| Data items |
────
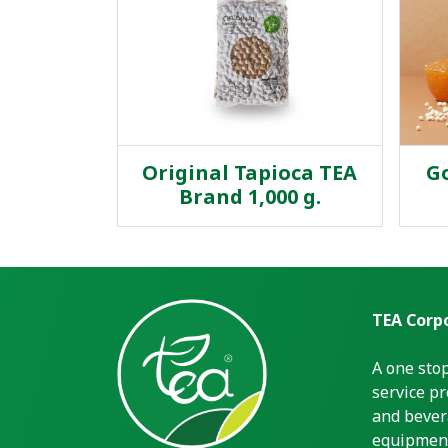
Original Tapioca TEA
Go
Brand 1,000 g.
TEA Corpo
A one sto
service pr
and bever
equipment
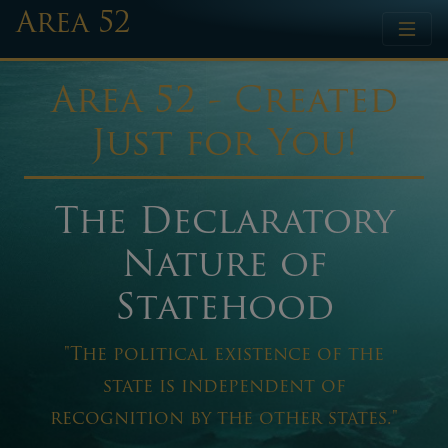
Area 52
Area 52 - Created
Just for You!
The Declaratory
Nature of
Statehood
"The political existence of the
state is independent of
recognition by the other states."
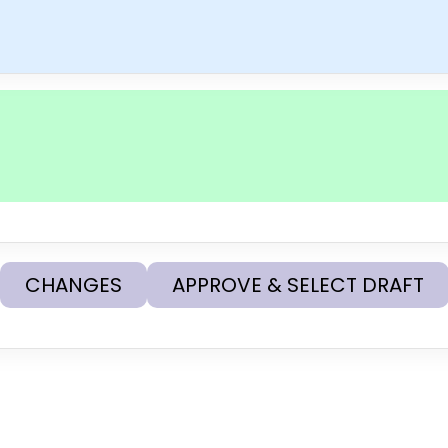
CHANGES
APPROVE & SELECT DRAFT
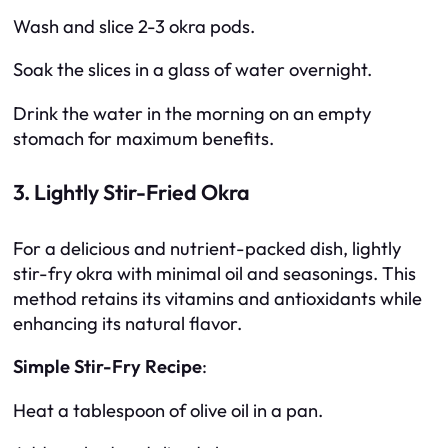
Wash and slice 2-3 okra pods.
Soak the slices in a glass of water overnight.
Drink the water in the morning on an empty
stomach for maximum benefits.
3. Lightly Stir-Fried Okra
For a delicious and nutrient-packed dish, lightly
stir-fry okra with minimal oil and seasonings. This
method retains its vitamins and antioxidants while
enhancing its natural flavor.
Simple Stir-Fry Recipe
:
Heat a tablespoon of olive oil in a pan.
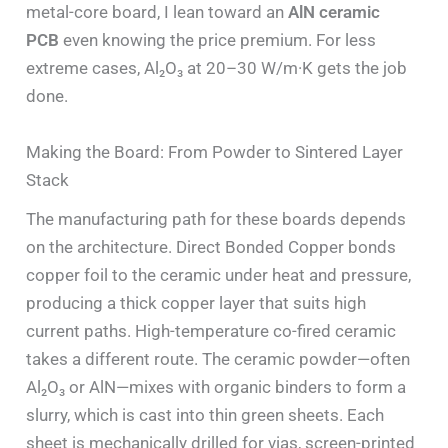
metal-core board, I lean toward an
AlN ceramic
PCB
even knowing the price premium. For less
extreme cases, Al₂O₃ at 20–30 W/m·K gets the job
done.
Making the Board: From Powder to Sintered Layer
Stack
The manufacturing path for these boards depends
on the architecture. Direct Bonded Copper bonds
copper foil to the ceramic under heat and pressure,
producing a thick copper layer that suits high
current paths. High-temperature co-fired ceramic
takes a different route. The ceramic powder—often
Al₂O₃ or AlN—mixes with organic binders to form a
slurry, which is cast into thin green sheets. Each
sheet is mechanically drilled for vias, screen-printed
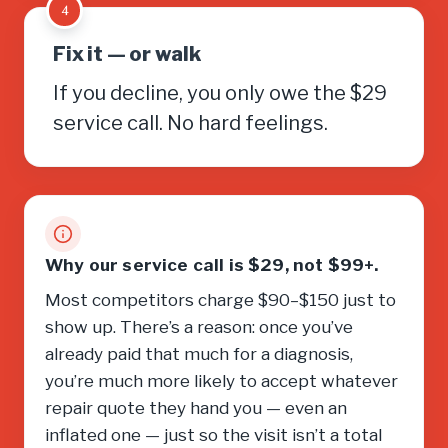
4
Fix it — or walk
If you decline, you only owe the $29
service call. No hard feelings.
Why our service call is $29, not $99+.
Most competitors charge $90–$150 just to
show up. There’s a reason: once you’ve
already paid that much for a diagnosis,
you’re much more likely to accept whatever
repair quote they hand you — even an
inflated one — just so the visit isn’t a total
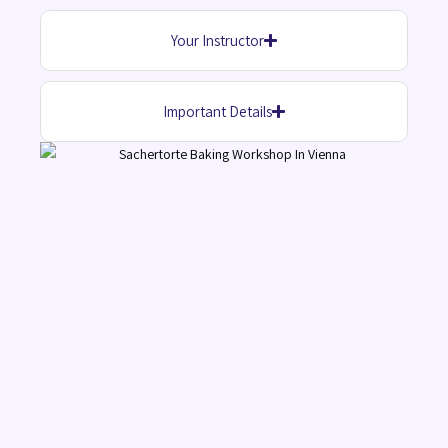
Your Instructor
Important Details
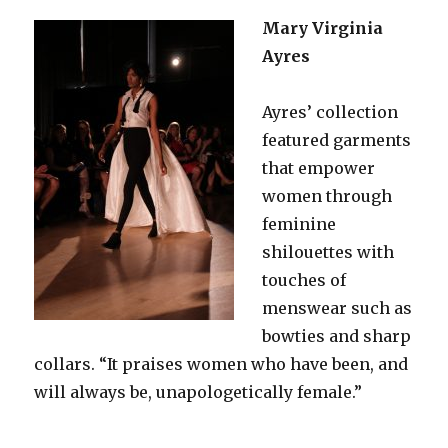
Mary Virginia
Ayres
Ayres’ collection
featured garments
that empower
women through
feminine
shilouettes with
touches of
menswear such as
bowties and sharp
collars. “It praises women who have been, and
will always be, unapologetically female.”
────
| What needs to be done |
Both boundary lines included, write out word for word only the lines above from the one containing "Al₂O₃ or AlN—mixes" to the one containing "service call. No hard feelings.", leaving out any pictures.

| Task result |
Al₂O₃ or AlN—mixes with organic binders to form a
slurry, which is cast into thin green sheets. Each
sheet is mechanically drilled for vias, screen-printed
4
Fix it — or walk
If you decline, you only owe the $29
service call. No hard feelings.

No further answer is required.